Arugula, Pear, and Hazelnut Salad
This salad can be made in advance and pre-packed for lunches. The base is fresh arugula, topped with chopped pears, crumbled gorgonzola cheese, and toasted hazelnuts. Toss with a maple-dijon vinaigrette before eating. Each serving contains 8g of net carbs.
Mediterranean Salad
This salad contains feta cheese, sun-dried tomatoes, black or kalamata olives, basil leaves, and green onions on a base of mixed baby greens. Top with a homemade dressing of balsamic vinegar, olive oil, and minced garlic. Each serving contains 9.7g of net carbs.
Buffalo Chicken Salad
This salad is flavorful and filling, and each serving contains 9.7g of net carbs.
Classic Salads
Tuna salad, chicken salad, and egg salad on a bed of mixed greens with chopped cucumber and grape tomatoes, or as a sandwich filling between leaves of romaine lettuce, are all great options.
Chef Salad
This salad combines chicken, bacon, avocado, tomato, and cheese. Each serving contains 3.9g of net carbs.
French Bistro Salad
This salad combines sautéed bacon, creamy gruyere cheese, and a fresh lemon vinaigrette dressing. Each serving contains 4.8g of net carbs.

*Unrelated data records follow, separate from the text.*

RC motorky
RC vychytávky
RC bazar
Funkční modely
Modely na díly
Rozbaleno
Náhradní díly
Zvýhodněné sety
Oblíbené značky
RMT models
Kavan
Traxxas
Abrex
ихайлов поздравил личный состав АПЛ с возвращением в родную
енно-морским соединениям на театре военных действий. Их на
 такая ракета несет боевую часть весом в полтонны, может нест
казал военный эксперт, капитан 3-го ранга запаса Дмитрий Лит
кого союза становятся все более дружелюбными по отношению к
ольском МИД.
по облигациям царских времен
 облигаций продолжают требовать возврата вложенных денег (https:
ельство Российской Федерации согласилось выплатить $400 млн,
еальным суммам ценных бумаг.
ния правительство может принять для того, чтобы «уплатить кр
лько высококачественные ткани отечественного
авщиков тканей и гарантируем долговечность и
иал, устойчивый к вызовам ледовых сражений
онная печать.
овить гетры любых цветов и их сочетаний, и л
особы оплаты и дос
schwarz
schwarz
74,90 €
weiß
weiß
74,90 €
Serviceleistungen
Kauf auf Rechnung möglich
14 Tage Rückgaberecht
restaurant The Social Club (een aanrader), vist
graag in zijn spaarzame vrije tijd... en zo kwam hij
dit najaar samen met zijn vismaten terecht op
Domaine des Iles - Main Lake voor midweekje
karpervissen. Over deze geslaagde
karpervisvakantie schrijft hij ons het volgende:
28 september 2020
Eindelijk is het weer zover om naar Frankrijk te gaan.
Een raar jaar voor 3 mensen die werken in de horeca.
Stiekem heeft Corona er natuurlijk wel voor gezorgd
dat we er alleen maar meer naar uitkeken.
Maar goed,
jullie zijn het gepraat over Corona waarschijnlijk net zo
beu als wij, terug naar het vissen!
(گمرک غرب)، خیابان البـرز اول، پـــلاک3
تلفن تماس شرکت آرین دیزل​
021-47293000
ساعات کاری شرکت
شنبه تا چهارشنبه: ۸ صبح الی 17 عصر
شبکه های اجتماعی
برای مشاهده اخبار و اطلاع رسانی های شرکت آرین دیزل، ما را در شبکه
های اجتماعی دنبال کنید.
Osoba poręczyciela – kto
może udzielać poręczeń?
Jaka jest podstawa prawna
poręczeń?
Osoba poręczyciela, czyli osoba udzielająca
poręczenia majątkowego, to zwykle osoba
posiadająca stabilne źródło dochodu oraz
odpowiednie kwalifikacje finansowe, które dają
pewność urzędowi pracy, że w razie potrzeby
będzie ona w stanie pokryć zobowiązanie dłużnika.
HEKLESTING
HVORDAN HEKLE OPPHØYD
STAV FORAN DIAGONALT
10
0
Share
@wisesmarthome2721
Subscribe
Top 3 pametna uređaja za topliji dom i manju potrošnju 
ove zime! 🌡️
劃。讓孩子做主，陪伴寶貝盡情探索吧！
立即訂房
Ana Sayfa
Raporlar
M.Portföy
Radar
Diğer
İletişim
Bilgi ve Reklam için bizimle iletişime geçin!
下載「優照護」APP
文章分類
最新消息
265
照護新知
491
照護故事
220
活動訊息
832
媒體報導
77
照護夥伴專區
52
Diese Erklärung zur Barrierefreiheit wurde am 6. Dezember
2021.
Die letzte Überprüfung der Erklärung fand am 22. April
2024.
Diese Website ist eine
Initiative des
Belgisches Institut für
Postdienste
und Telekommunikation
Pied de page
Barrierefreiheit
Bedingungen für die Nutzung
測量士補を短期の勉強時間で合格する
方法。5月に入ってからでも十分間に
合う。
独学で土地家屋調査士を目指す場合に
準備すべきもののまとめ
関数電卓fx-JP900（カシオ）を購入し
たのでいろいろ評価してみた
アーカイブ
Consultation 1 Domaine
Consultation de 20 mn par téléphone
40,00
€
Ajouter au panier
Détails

Taco Salad with a Low-Carb Tortilla Bowl
Brush half a teaspoon of olive oil on a low-carb tortilla, then mould and bake to hold its bowl shape. A tortilla salad bowl contains 3g of net carbs, and each serving of the taco salad contains 4g of net carbs.
Remember to watch out for salad dressings, as these can be high in carbs. It's also a good idea to prepare and pre-pack your veggies in advance, so you have instant access to a variety of veggies for your salads.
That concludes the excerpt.